High-Performance Query Table (Advanced Option)
Overview
Feature Description
The High-Performance Query Table is an acceleration service provided by Guandata BI for data computing and storage. By converting Guan-Index datasets, file datasets, and ETL output datasets into High-Performance Query Tables, users can accelerate analysis and query performance and achieve second-level computation on datasets with hundreds of millions of rows.
It provides the following advantages:
- Excellent Query Performance: High-Performance Query Tables use distributed computing to achieve strong scalability. They are especially suitable for OLAP queries on massive datasets, arbitrary aggregation and slicing on large wide tables, and detailed data queries. Compared with using Spark directly as the query engine, they provide a much better ad hoc query experience.
- Simple to Use: Configuration is done through the UI. Users can define acceleration fields and switch modes with simple point-and-click operations. The overall workflow is zero-code and low-threshold, and supports complete SQL capabilities with flexible operations.
- Efficient Storage: Efficient data compression technology can achieve roughly a 10x compression ratio, improving single-node storage and compute capacity and supporting high-concurrency and high-throughput analytical workloads.

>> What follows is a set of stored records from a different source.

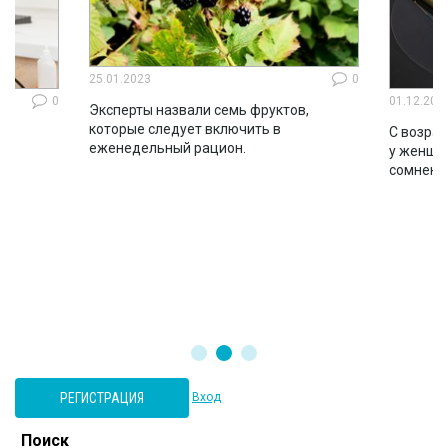
25.01.2023
0
0
01.12.202
Эксперты назвали семь фруктов,
которые следует включить в
ло
С возрас
еженедельный рацион.
во
у женщин
сомнени
РЕГИСТРАЦИЯ
Вход
Поиск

High-performance datasets are a paid add-on service. For detailed usage information, contact your Guandata consultant.
Use Cases
When Extract or ETL Datasets face scenarios like the following, it is recommended to use the Guandata Acceleration Engine and switch the dataset to a High-Performance Query Table with one click:
- Transaction Reports: Retail order and financial reporting often requires multi-table joins and large amounts of exact calculation. Query performance on large wide tables or joined tables can become a bottleneck, and massive reports may be difficult to generate in real time.
- Promotion Analysis: During major promotions, large-screen dashboards need to calculate and display core metrics in real time. SQL concurrency is high and data availability is under pressure.
- User Analysis: Some analysis scenarios involve complex models such as retention and conversion funnels. Because analysis dimensions are not fixed, precomputation is often not possible, and queries may need to cover long time periods and large amounts of detailed data.

Preparation
Because High-Performance Query Tables rely on the OLAP capabilities of ClickHouse, users need not only the BI main service deployment, but also the Guandata Acceleration Engine module and an independently deployed ClickHouse environment.
Recommended configuration: ClickHouse should generally be deployed independently, with no less than 8 CPU cores, 64 GB of memory, and 300 GB of disk space. The specific deployment and configuration are completed by Guandata staff. Contact your Guandata representative for details.
User Guide
Publish a Dataset as a High-Performance Query Table
Datasets accelerated with ClickHouse are collectively referred to as High-Performance Query Tables. All Guan-Index datasets, file datasets, and ETL output datasets support this acceleration mode.
-
Open the dataset details page, go to
Advanced Options, and clickEditin the upper-right corner to switch a standard dataset into aHigh-Performance Query Table. After the switch, the data is imported into ClickHouse, and Cards query ClickHouse directly for acceleration.- Standard Dataset: Suitable for datasets with fewer than 10 million rows. Recommended update frequency is no more than four times per day.
- High-Performance Query Table: Suitable for datasets with 10 million rows or more. It significantly accelerates query efficiency on the Card side, but some functional limitations apply, for example window functions may not always be supported depending on environment configuration. Generating and updating this mode takes more time, so the recommended update frequency is no more than once per day. Appropriate acceleration fields should be configured based on the use case, and date fields are generally recommended.

-
When configuring
High-Performance Query Tablemode, users need to define acceleration fields. These fields help ClickHouse partition the data more effectively, which can significantly reduce full-table scans during queries. Date fields are generally recommended, and the partition granularity is usually best set toMonthorDay. If no date field exists, another field can be selected carefully, but the cardinality of the field must be controlled. Avoid using serial numbers such as order IDs or raw numeric values as acceleration fields.
-
After configuring the acceleration fields, click
Confirmto start the mode switch. When the dataset is large, importing the data into ClickHouse may take some time. According to internal Guandata testing, importing a dataset with 10 million rows and 20 columns into ClickHouse takes about 2 minutes. Dataset updates also trigger re-import into ClickHouse, so it is recommended that High-Performance Query Tables be updated no more than once per day.The following example is a Hive database dataset with query acceleration enabled. On the surface it looks similar to a standard Hive dataset, but when it is used to build Cards, ClickHouse becomes the query engine and provides much faster performance.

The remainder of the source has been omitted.